--- START ---
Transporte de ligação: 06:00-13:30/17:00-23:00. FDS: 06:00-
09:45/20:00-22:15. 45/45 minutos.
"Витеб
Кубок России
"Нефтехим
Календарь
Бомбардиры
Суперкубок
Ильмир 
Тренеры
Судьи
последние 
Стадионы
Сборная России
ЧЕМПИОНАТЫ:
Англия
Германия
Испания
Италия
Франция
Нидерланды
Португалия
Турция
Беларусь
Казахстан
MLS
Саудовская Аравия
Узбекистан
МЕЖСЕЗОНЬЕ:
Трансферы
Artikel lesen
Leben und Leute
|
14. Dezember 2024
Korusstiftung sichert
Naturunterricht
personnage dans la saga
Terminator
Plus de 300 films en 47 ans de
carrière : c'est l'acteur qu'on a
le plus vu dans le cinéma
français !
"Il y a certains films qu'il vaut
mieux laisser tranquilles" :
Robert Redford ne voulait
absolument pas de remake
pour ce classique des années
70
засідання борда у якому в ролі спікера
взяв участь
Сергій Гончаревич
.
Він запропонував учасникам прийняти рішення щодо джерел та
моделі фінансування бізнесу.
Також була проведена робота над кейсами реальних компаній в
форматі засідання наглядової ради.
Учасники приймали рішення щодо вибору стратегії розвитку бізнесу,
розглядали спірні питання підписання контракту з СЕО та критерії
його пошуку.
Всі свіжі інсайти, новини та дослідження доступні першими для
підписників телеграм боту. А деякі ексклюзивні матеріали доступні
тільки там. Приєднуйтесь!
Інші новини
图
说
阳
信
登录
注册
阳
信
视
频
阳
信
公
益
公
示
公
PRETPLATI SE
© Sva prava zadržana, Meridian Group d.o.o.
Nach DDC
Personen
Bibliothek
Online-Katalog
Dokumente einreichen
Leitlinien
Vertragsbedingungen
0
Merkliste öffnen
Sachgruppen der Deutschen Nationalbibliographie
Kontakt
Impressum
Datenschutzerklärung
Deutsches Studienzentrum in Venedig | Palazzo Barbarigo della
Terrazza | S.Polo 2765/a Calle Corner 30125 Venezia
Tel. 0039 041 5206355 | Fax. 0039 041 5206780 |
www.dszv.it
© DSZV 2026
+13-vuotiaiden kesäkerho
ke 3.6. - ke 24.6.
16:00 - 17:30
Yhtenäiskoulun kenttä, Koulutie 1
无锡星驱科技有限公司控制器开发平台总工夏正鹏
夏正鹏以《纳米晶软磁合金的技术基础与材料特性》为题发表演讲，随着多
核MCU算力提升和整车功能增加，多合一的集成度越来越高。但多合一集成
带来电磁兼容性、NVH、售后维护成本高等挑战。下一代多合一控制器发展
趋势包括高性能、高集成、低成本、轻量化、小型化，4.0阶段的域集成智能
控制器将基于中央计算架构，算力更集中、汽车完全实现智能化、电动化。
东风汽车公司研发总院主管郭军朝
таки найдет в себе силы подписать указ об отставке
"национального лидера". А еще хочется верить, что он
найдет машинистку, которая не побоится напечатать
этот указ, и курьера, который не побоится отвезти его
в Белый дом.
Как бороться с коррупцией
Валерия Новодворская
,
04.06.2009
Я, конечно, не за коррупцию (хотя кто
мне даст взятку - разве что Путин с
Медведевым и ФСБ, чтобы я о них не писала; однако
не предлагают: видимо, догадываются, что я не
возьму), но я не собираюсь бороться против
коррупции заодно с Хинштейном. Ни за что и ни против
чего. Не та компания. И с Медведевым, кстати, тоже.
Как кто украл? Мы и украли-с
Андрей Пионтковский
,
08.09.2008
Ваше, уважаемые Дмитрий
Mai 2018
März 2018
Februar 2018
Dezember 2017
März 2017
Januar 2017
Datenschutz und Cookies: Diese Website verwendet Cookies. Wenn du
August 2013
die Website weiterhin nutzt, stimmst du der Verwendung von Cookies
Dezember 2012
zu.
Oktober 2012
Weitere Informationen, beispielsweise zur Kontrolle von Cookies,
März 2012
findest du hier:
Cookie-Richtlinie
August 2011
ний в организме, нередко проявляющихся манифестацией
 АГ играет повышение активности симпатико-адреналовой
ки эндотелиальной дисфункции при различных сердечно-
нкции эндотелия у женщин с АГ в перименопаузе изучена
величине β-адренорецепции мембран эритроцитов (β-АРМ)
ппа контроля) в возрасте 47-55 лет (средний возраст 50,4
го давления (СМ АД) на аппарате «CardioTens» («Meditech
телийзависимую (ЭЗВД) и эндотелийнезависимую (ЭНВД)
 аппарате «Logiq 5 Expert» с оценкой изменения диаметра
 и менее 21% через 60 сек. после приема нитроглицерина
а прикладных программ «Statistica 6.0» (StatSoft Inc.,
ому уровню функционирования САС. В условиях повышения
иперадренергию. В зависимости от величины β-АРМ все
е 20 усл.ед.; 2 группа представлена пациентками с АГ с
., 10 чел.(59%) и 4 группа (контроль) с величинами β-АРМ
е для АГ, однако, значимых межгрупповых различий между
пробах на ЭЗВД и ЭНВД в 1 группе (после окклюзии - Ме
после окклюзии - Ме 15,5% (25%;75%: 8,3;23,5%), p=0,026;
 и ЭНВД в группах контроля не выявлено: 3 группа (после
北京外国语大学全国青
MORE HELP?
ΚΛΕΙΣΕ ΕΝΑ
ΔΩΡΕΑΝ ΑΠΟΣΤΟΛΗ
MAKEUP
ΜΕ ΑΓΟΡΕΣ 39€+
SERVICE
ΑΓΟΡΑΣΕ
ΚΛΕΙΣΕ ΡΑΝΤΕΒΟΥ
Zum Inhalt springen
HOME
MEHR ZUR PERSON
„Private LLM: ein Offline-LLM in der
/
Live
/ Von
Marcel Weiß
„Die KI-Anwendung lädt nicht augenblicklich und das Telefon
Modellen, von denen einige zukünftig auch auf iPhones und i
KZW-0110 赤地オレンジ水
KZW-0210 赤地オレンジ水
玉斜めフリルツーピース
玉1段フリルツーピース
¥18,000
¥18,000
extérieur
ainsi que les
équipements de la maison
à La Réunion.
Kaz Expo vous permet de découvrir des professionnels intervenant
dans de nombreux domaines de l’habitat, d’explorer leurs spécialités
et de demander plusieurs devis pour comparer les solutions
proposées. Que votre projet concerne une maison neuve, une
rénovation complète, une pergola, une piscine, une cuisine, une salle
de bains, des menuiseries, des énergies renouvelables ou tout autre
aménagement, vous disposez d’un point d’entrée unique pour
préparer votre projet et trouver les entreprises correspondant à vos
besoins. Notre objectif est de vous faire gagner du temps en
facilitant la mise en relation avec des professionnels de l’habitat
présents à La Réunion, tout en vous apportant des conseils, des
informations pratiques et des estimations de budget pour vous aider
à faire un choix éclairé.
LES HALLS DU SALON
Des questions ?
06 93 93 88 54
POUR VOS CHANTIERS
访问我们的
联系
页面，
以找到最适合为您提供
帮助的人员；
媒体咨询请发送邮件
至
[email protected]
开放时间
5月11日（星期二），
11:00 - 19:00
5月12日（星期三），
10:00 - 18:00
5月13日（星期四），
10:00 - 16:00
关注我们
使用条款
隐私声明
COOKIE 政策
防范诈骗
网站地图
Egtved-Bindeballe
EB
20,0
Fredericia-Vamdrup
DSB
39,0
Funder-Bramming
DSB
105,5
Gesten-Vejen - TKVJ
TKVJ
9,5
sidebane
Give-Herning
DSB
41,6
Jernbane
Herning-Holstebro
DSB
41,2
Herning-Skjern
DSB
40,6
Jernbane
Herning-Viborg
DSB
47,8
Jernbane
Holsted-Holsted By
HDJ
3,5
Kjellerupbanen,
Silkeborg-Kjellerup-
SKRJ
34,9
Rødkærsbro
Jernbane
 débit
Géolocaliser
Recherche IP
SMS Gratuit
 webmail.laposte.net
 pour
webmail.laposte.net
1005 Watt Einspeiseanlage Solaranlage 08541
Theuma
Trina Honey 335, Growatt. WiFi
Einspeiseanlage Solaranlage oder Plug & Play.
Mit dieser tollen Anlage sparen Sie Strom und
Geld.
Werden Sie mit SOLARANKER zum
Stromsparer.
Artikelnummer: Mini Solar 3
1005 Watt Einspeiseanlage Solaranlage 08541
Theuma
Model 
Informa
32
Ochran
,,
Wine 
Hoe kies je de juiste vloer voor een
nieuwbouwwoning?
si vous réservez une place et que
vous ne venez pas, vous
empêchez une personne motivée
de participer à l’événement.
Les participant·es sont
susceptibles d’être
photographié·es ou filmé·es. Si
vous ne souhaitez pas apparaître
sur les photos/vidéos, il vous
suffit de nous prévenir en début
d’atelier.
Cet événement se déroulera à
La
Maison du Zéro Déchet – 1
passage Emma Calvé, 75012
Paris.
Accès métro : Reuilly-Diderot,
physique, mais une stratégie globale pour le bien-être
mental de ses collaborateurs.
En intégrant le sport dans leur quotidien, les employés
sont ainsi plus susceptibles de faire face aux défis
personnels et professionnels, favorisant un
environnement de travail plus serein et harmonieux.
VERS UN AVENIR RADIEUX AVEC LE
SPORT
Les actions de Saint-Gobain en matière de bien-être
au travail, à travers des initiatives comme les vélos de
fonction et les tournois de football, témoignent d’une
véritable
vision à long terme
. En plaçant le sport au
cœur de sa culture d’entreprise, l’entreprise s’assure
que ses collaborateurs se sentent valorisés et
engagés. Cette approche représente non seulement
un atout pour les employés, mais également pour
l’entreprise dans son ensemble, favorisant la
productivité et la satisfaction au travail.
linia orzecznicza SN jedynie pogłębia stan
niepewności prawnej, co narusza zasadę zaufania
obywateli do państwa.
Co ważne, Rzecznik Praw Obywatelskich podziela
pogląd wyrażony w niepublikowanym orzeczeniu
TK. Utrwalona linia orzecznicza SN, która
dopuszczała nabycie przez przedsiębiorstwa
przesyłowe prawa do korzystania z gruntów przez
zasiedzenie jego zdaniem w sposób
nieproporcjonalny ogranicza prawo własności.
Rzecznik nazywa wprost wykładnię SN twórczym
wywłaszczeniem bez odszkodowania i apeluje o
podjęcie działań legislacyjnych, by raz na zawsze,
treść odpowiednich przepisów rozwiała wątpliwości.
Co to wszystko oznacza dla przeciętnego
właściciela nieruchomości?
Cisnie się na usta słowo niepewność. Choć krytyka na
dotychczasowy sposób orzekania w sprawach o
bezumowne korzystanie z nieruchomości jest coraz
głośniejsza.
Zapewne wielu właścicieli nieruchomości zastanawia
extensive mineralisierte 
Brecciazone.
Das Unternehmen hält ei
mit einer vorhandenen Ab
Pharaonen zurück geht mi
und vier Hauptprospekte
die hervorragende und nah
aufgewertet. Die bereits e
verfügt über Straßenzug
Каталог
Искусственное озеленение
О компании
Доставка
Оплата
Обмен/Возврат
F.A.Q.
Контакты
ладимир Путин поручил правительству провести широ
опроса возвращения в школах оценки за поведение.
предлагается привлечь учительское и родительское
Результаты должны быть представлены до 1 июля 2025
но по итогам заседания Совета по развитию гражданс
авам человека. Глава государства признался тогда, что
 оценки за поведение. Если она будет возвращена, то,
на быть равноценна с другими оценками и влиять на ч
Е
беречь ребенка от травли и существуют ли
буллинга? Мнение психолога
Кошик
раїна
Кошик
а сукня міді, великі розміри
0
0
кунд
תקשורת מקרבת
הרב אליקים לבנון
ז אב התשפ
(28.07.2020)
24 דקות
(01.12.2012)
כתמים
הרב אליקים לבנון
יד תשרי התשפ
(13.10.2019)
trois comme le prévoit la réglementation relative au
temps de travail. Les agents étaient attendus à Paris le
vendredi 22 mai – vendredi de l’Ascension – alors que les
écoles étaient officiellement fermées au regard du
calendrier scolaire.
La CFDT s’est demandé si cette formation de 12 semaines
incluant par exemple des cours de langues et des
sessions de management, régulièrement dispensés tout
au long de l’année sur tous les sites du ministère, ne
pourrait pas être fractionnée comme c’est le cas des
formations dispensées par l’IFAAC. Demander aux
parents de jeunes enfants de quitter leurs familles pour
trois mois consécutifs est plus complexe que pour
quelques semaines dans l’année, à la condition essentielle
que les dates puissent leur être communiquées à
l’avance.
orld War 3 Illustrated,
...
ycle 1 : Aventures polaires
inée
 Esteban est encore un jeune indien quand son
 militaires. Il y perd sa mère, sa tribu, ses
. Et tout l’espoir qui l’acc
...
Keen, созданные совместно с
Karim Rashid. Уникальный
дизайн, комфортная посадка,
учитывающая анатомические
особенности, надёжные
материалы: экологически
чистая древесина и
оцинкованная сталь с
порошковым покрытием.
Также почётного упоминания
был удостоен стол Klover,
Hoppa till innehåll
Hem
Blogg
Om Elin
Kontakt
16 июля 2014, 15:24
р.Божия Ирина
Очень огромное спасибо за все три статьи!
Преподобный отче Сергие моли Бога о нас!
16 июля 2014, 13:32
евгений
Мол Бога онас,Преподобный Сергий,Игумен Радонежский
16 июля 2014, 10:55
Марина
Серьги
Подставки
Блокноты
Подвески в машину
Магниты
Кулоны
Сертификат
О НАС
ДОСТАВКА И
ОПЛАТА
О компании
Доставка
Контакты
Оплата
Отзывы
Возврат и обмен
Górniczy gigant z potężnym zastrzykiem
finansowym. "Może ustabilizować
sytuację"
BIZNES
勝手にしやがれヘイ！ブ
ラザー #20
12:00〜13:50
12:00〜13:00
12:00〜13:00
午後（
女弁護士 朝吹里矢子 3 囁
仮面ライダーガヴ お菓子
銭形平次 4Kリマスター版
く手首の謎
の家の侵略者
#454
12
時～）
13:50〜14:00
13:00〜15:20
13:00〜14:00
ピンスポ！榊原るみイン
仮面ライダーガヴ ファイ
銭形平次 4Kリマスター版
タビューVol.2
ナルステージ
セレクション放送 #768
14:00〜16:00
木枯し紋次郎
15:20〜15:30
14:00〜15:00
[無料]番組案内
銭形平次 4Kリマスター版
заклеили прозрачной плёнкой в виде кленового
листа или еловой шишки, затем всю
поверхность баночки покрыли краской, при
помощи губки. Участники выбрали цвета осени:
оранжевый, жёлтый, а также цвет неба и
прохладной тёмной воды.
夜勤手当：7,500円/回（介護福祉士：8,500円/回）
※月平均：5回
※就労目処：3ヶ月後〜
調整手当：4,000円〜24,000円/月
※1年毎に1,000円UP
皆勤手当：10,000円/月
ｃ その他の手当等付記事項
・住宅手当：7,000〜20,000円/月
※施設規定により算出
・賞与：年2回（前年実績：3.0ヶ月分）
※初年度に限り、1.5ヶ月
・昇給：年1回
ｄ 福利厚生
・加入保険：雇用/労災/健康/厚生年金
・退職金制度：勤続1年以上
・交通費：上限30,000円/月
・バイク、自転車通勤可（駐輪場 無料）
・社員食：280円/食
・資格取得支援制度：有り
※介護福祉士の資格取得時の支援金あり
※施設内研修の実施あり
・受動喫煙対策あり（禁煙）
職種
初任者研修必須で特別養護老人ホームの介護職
--- END ---
**Work instruction:** Write out only the lines that run from the line containing "engagés. Cette approche" through the line containing "calendrier scolaire.", both included, exactly as they appear above.

**Solution to this problem:**
engagés. Cette approche représente non seulement
un atout pour les employés, mais également pour
l’entreprise dans son ensemble, favorisant la
productivité et la satisfaction au travail.
linia orzecznicza SN jedynie pogłębia stan
niepewności prawnej, co narusza zasadę zaufania
obywateli do państwa.
Co ważne, Rzecznik Praw Obywatelskich podziela
pogląd wyrażony w niepublikowanym orzeczeniu
TK. Utrwalona linia orzecznicza SN, która
dopuszczała nabycie przez przedsiębiorstwa
przesyłowe prawa do korzystania z gruntów przez
zasiedzenie jego zdaniem w sposób
nieproporcjonalny ogranicza prawo własności.
Rzecznik nazywa wprost wykładnię SN twórczym
wywłaszczeniem bez odszkodowania i apeluje o
podjęcie działań legislacyjnych, by raz na zawsze,
treść odpowiednich przepisów rozwiała wątpliwości.
Co to wszystko oznacza dla przeciętnego
właściciela nieruchomości?
Cisnie się na usta słowo niepewność. Choć krytyka na
dotychczasowy sposób orzekania w sprawach o
bezumowne korzystanie z nieruchomości jest coraz
głośniejsza.
Zapewne wielu właścicieli nieruchomości zastanawia
extensive mineralisierte 
Brecciazone.
Das Unternehmen hält ei
mit einer vorhandenen Ab
Pharaonen zurück geht mi
und vier Hauptprospekte
die hervorragende und nah
aufgewertet. Die bereits e
verfügt über Straßenzug
Каталог
Искусственное озеленение
О компании
Доставка
Оплата
Обмен/Возврат
F.A.Q.
Контакты
ладимир Путин поручил правительству провести широ
опроса возвращения в школах оценки за поведение.
предлагается привлечь учительское и родительское
Результаты должны быть представлены до 1 июля 2025
но по итогам заседания Совета по развитию гражданс
авам человека. Глава государства признался тогда, что
 оценки за поведение. Если она будет возвращена, то,
на быть равноценна с другими оценками и влиять на ч
Е
беречь ребенка от травли и существуют ли
буллинга? Мнение психолога
Кошик
раїна
Кошик
а сукня міді, великі розміри
0
0
кунд
תקשורת מקרבת
הרב אליקים לבנון
ז אב התשפ
(28.07.2020)
24 דקות
(01.12.2012)
כתמים
הרב אליקים לבנון
יד תשרי התשפ
(13.10.2019)
trois comme le prévoit la réglementation relative au
temps de travail. Les agents étaient attendus à Paris le
vendredi 22 mai – vendredi de l’Ascension – alors que les
écoles étaient officiellement fermées au regard du
calendrier scolaire.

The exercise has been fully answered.